### [What is needed]
Lines from the material below that hold the string "allow" are what is needed; copy each of them.

BEGIN

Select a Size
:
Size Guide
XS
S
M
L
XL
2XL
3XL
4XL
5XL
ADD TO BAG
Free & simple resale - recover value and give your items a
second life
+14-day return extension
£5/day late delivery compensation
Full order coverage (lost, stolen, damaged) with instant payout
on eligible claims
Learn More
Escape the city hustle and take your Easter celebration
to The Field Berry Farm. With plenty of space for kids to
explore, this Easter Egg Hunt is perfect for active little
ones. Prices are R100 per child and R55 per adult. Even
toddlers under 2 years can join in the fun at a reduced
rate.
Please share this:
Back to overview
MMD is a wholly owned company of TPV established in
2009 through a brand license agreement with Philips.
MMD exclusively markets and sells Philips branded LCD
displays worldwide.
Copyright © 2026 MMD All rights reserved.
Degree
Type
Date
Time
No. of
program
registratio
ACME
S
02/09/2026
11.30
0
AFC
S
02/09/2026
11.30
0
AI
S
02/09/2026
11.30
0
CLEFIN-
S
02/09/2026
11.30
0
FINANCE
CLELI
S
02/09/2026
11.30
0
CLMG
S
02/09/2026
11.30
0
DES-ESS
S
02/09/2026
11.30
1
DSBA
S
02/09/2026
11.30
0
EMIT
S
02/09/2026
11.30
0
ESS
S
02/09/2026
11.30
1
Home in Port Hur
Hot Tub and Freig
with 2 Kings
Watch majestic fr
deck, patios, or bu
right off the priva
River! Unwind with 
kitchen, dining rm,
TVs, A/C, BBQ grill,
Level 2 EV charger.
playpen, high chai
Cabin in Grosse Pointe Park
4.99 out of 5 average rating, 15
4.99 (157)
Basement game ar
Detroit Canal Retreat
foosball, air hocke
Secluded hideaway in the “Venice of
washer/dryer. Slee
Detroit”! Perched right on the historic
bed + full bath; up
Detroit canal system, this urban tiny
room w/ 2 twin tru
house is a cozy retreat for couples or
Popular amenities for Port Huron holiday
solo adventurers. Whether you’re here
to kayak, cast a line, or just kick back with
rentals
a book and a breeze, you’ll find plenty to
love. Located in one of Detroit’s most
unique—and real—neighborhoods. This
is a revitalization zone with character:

END
BEGIN

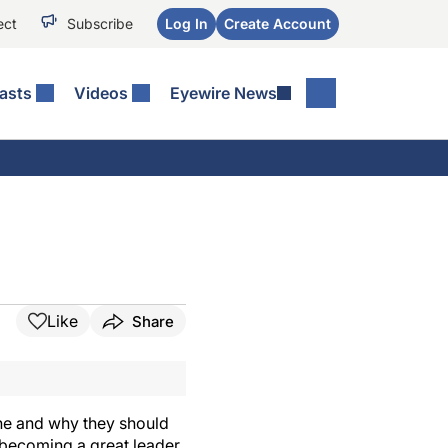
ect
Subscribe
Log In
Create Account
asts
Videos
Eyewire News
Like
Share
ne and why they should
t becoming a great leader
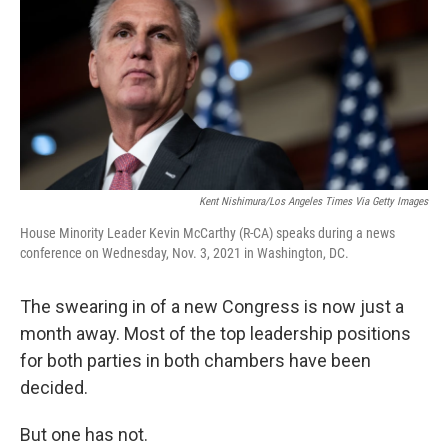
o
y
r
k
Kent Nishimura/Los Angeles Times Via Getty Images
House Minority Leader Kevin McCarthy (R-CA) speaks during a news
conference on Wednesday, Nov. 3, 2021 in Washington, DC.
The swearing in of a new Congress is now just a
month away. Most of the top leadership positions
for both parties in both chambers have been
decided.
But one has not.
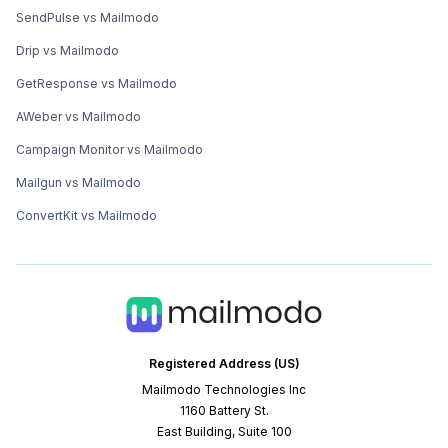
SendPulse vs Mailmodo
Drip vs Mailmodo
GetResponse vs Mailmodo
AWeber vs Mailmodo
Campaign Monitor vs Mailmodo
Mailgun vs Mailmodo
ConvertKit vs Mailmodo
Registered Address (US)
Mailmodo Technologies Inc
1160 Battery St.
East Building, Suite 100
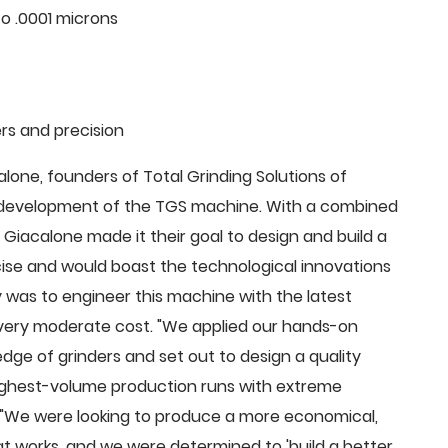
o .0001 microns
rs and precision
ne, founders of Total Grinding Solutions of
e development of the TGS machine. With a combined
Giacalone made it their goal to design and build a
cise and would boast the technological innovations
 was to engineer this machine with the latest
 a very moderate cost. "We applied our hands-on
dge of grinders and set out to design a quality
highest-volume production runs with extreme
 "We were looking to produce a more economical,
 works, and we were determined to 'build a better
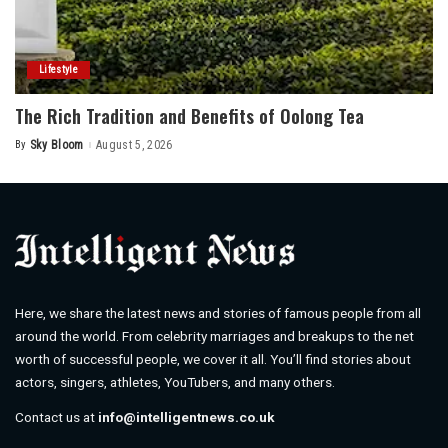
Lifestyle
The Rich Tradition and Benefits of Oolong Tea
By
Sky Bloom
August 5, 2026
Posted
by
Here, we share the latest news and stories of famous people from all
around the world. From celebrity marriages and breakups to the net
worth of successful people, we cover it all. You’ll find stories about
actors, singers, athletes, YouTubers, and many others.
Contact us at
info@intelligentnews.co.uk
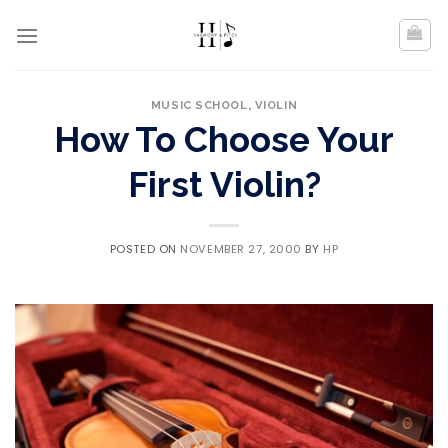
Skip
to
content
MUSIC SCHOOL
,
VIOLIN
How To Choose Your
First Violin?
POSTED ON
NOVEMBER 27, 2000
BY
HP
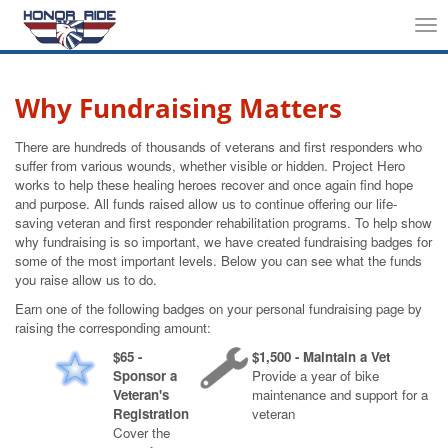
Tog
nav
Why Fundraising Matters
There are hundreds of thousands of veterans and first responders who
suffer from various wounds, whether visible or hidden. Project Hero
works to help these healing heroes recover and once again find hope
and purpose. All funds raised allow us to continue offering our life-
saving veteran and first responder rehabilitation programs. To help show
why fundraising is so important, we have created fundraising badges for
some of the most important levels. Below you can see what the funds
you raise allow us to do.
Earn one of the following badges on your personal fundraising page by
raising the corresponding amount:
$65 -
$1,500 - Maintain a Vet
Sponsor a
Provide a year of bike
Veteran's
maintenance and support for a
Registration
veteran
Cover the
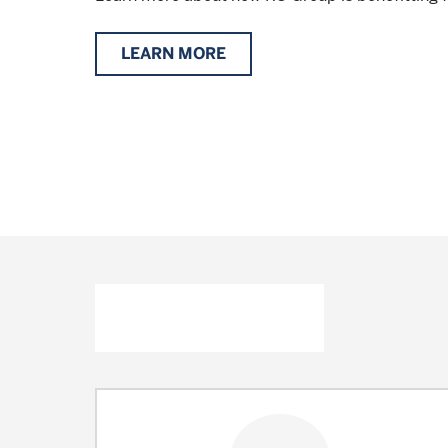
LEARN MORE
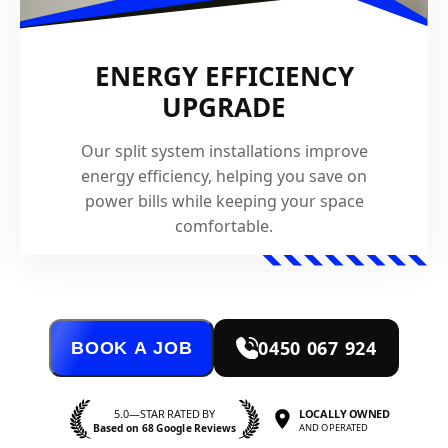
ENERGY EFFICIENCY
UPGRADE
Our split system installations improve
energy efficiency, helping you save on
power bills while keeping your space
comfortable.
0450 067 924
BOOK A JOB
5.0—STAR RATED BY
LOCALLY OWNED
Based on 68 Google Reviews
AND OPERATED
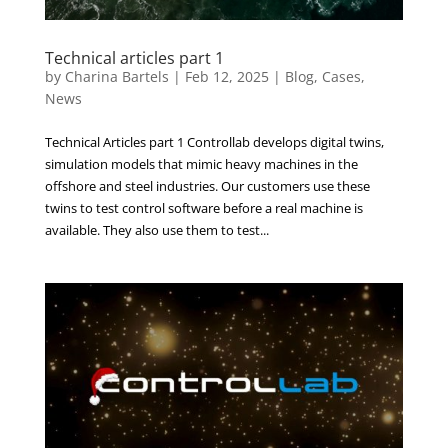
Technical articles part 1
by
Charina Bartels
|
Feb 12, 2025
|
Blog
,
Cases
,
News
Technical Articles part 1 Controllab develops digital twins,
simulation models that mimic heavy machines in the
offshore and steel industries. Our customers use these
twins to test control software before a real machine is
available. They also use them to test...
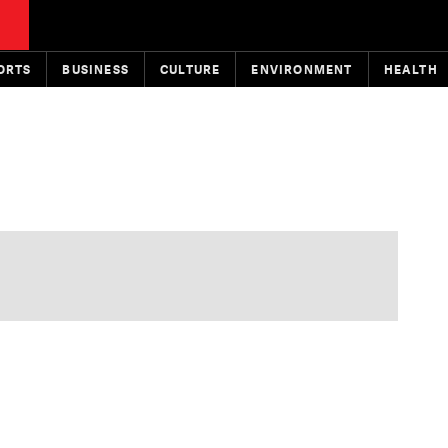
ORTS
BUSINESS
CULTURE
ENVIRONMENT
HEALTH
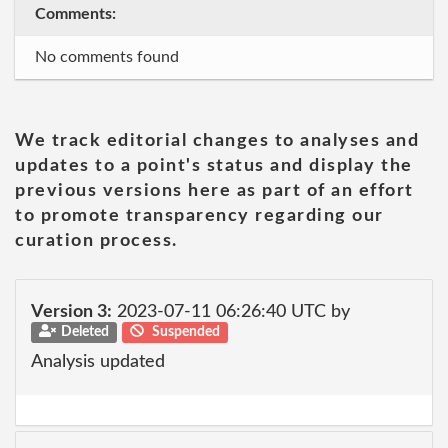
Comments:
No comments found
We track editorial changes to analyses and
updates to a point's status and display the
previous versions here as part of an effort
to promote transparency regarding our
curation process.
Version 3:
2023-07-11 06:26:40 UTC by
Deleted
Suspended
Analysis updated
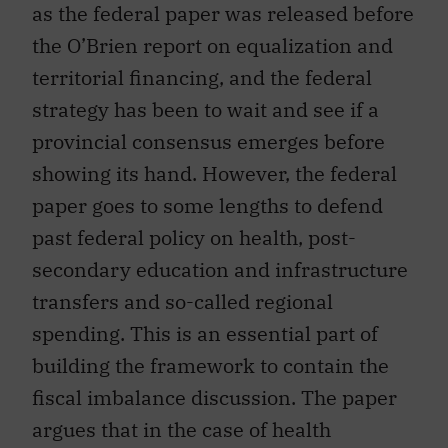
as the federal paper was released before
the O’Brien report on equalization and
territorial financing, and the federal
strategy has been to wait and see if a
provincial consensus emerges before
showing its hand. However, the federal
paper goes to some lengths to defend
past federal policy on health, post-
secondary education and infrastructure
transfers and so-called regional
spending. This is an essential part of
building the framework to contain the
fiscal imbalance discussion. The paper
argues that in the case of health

END

### [Result of the exercise]
and purpose. All funds raised allow us to continue offering our life-
you raise allow us to do.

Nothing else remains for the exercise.